Le rapport mentionne des patients lavés dans leur lit pendant des années, plutôt qu'immergés dans un bain, des sonnettes actionnées par les patients retentissant pendant plus de 25 minutes (4,3 % des sonneries dépassent 15 minutes et 1,3 % dépassent 25 minutes!), une offre «adéquate» de soins infirmiers, mais caractérisée par sa fragilité «avec une marge de manoeuvre quasi inexistante en cas de surcharge de travail» dans les résidences offrant des soins de longue durée.
Le rapport évoque un manque de formation du personnel et d'organisation des services pour les patients souffrant de problèmes cognitifs, le réveil de bénéficiaires à 5h30 pour que l'infirmière les voie tous, probablement à toute vapeur, pendant son quart de travail. Elles étaient deux avant.
À l'urgence, le rapport révèle le long délai d'évaluation des patients au triage, l'absence de surveillance en salle d'attente, le délai pour la réévaluation de l'état des patients et la durée exagérée du séjour sur civière, le lent départ du patient pour l'unité de soins, une formation continue insuffisante et des lacunes de connaissances du personnel infirmier en soins palliatifs.
L'enquête précise que les patients ne sont pas en danger, mais que «les infirmières et infirmières auxiliaires parviennent, avec difficulté, à rencontrer leurs obligations déontologiques».
Le rapport parle de Gaspésie, mais d'autres établissements de santé et de services sociaux du Québec vivent assurément des conditions similaires, où des patients et du personnel sont poussés à bout.
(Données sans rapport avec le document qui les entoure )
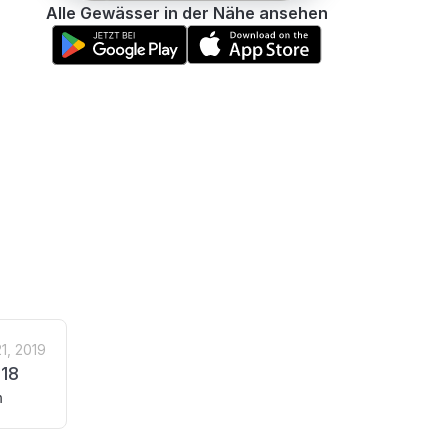
Alle Gewässer in der Nähe ansehen
1, 2019
418
n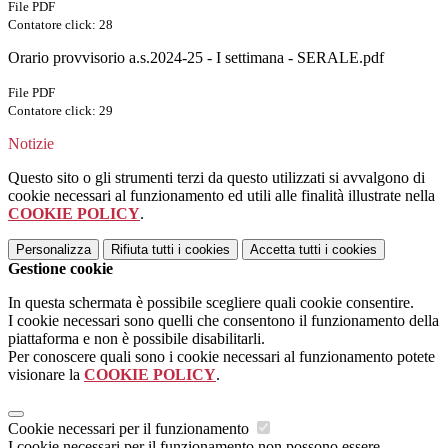
File PDF
Contatore click: 28
Orario provvisorio a.s.2024-25 - I settimana - SERALE.pdf
File PDF
Contatore click: 29
Notizie
Questo sito o gli strumenti terzi da questo utilizzati si avvalgono di
cookie necessari al funzionamento ed utili alle finalità illustrate nella
COOKIE POLICY
.
Personalizza
Rifiuta tutti
i cookies
Accetta tutti
i cookies
Gestione cookie
In questa schermata è possibile scegliere quali cookie consentire.
I cookie necessari sono quelli che consentono il funzionamento della
piattaforma e non è possibile disabilitarli.
Per conoscere quali sono i cookie necessari al funzionamento potete
visionare la
COOKIE POLICY
.
Cookie necessari per il funzionamento
I cookie necessari per il funzionamento non possono essere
On y souligne le dévouement de ce personnel. Pourtant, le manque de considération des dirigeants du système de santé à l'endroit des infirmières, des préposés et de plusieurs médecins a pour conséquence d'en démobiliser une part considérable. Comment voir sans inquiétude des infirmières dans la quarantaine, au sommet de leur compétence, discuter de préretraite dans l'année à venir, 10 ans trop tôt, parce qu'elles n'en peuvent plus de courir et qu'elles craignent des erreurs?
Cette déshumanisation découle de structures administratives plus déconnectées du public qu'avant. N'est-ce pas ce qui arrive quand les dirigeants sont nommés par le ministre, susceptible de choisir des gens soumis, au détriment de citoyens neutres? La direction du CISSS de la Gaspésie était avertie depuis sa création, en avril 2015, des lacunes sur lesquelles le Protecteur du citoyen a enquêté. Elle n'a réagi qu'une fois l'enquête débutée.
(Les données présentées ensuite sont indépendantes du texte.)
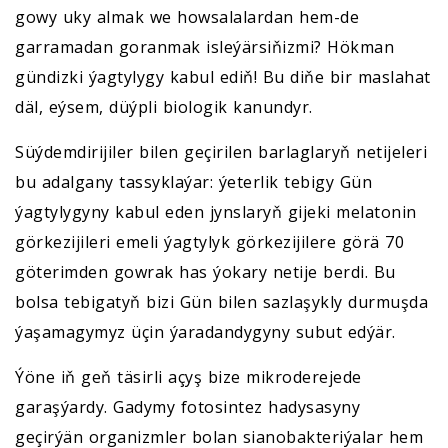
gowy uky almak we howsalalardan hem-de
garramadan goranmak isleýärsiňizmi? Hökman
gündizki ýagtylygy kabul ediň! Bu diňe bir maslahat
däl, eýsem, düýpli biologik kanundyr.
Süýdemdirijiler bilen geçirilen barlaglaryň netijeleri
bu adalgany tassyklaýar: ýeterlik tebigy Gün
ýagtylygyny kabul eden jynslaryň gijeki melatonin
görkezijileri emeli ýagtylyk görkezijilere görä 70
göterimden gowrak has ýokary netije berdi. Bu
bolsa tebigatyň bizi Gün bilen sazlaşykly durmuşda
ýaşamagymyz üçin ýaradandygyny subut edýär.
Ýöne iň geň täsirli açyş bize mikroderejede
garaşýardy. Gadymy fotosintez hadysasyny
geçirýän organizmler bolan sianobakteriýalar hem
Le ministre de la Santé, Gaétan Barrette, gagnera toujours l'essentiel des débats portant sur les hôpitaux, les CLSC et le jargon bureaucratique rébarbatif pour 95 % de la population.
Toutefois, sa réforme, si elle déshumanise encore plus, mènera à un échec. Pour fonctionner, toute grande réforme nécessite le concours de l'appareil bureaucratique et du personnel soignant. Il faut entraîner l'équipe dans son sillage, en gestion des organisations. La réforme actuelle marche aux menaces et aux coups de poing sur la table.
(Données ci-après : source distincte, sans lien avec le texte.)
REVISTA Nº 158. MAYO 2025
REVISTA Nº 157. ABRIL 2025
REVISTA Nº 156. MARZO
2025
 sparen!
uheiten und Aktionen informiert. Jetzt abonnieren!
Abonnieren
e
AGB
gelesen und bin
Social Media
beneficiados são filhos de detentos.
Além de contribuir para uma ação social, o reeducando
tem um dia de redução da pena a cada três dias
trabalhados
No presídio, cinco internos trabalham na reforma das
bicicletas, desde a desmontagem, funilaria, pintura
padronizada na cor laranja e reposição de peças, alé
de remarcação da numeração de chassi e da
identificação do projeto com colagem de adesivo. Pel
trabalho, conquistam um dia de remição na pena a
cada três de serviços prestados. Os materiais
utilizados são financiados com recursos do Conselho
C'est sans compter l'affligeante ingratitude que cette réforme fait subir aux personnes âgées, les gens qui ont payé pour que l'infrastructure québécoise de santé se modernise il y a 40, 50 ou 60 ans. Perdre du personnel à son apogée après l'avoir poussé à bout ne génère aucune économie et n'améliore pas les soins. Quand l'état des patients s'aggrave parce que le système ne suffit pas, les coûts montent. Il serait étonnant que la réforme Barrette soit fructueuse.